• Work item:
Take the line that contains "Locate an element on the screen. The image" as the first line and the final line of the records as the last; return exactly those lines and the lines between.

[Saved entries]

######

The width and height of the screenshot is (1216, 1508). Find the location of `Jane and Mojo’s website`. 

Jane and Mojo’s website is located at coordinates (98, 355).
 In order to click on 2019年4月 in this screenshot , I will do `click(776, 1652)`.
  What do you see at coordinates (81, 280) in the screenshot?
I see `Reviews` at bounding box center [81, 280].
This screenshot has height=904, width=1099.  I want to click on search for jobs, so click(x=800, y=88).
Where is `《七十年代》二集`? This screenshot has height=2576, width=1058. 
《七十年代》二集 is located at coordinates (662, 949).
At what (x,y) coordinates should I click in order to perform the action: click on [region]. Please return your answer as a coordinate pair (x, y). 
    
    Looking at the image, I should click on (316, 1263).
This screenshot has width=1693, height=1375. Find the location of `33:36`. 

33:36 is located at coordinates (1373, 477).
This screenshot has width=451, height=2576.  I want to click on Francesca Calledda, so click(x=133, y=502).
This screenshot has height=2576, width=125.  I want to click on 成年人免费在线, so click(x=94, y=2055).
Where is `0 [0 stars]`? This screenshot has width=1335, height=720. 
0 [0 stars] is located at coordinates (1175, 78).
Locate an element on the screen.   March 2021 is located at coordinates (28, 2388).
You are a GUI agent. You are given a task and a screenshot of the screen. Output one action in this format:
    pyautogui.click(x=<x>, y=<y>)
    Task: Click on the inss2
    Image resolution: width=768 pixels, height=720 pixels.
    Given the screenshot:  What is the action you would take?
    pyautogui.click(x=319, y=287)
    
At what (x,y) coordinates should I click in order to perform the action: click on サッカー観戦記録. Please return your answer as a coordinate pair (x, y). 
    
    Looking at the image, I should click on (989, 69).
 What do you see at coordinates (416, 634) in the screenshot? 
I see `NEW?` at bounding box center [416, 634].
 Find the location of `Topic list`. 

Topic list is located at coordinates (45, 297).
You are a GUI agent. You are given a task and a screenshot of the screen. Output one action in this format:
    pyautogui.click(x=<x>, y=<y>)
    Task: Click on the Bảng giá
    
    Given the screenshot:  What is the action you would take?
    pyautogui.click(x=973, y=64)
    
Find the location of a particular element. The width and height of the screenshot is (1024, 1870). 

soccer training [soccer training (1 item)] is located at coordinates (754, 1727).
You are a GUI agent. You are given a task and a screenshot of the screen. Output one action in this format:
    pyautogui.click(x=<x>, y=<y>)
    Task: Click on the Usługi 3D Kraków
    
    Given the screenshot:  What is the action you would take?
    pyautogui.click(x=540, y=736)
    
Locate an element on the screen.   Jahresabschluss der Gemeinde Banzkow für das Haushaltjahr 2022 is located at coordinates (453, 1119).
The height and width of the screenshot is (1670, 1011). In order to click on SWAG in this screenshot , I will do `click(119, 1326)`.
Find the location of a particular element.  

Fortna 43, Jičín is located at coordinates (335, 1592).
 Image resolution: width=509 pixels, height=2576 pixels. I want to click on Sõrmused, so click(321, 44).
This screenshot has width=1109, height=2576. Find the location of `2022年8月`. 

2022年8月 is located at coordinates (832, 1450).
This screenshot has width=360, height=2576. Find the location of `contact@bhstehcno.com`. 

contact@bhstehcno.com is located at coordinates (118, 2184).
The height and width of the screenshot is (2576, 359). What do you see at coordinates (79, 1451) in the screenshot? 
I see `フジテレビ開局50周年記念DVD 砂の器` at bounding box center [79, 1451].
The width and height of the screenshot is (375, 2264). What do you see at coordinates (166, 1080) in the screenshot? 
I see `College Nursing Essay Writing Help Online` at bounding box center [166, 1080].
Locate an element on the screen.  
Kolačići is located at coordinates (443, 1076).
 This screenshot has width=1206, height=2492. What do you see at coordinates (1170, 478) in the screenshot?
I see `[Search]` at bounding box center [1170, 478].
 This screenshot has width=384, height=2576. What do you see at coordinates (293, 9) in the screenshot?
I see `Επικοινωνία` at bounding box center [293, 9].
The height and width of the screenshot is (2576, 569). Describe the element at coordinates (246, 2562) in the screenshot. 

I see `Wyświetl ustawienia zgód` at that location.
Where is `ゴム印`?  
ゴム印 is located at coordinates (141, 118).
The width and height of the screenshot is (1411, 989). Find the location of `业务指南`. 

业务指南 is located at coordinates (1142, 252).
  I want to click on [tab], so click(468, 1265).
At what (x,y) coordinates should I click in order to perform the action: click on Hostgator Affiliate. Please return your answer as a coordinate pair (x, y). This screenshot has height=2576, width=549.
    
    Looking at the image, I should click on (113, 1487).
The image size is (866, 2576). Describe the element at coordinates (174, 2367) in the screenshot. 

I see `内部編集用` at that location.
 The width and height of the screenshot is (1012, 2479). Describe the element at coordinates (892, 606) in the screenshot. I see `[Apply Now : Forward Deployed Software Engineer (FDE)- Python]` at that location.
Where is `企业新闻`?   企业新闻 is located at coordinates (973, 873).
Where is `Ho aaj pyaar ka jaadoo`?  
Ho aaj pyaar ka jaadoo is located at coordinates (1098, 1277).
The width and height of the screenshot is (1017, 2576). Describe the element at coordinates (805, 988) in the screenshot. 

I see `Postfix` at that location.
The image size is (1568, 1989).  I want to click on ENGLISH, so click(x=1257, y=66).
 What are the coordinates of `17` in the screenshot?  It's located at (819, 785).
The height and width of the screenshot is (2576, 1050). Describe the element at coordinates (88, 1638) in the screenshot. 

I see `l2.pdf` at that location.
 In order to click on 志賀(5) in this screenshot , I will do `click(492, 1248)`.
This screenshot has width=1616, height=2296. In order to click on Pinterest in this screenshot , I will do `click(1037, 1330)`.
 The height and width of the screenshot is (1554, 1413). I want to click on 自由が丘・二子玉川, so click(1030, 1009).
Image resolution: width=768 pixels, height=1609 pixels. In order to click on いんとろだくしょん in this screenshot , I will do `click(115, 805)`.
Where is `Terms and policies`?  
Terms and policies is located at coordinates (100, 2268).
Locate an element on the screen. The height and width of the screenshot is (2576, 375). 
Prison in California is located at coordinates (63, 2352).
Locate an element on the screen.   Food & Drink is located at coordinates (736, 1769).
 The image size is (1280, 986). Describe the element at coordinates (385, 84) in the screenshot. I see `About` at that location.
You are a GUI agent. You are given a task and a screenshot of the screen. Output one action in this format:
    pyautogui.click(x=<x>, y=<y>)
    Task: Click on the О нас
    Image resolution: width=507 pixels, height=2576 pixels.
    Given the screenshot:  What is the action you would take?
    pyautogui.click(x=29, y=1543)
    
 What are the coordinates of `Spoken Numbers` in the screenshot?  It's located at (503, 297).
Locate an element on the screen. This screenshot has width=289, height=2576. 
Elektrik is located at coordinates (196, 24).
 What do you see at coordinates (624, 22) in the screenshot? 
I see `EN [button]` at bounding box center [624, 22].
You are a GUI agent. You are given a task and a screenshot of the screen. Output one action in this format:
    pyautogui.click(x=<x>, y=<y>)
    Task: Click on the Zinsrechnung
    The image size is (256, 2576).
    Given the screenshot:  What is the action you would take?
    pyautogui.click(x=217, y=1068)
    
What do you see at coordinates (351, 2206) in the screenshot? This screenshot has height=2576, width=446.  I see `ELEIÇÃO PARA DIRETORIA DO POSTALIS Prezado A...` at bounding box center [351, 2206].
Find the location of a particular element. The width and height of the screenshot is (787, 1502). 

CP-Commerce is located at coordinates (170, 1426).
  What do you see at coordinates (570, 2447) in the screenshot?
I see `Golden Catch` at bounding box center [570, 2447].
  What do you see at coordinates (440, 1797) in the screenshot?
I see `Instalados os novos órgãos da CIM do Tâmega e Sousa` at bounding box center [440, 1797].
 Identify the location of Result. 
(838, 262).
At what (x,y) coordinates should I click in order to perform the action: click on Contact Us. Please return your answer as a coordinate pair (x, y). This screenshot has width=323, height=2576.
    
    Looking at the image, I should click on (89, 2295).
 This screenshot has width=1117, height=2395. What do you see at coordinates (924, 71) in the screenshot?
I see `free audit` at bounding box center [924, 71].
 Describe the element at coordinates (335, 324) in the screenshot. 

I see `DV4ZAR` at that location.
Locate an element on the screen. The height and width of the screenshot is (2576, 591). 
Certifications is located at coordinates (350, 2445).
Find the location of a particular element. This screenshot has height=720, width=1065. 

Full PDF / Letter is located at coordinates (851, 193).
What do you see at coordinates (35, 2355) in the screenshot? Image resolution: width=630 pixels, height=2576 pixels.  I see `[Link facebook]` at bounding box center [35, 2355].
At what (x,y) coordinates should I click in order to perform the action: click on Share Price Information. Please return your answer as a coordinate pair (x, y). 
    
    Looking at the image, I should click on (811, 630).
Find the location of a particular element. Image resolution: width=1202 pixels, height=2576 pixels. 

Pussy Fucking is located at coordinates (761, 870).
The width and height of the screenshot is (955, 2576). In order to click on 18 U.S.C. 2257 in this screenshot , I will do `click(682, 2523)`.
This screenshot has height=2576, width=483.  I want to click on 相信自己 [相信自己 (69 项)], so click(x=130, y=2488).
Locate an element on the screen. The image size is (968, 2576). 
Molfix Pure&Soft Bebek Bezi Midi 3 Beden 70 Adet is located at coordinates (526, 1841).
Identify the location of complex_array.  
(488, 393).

######

• Response to the exercise:
Locate an element on the screen. The image size is (968, 2576). 
Molfix Pure&Soft Bebek Bezi Midi 3 Beden 70 Adet is located at coordinates (526, 1841).
Identify the location of complex_array.  
(488, 393).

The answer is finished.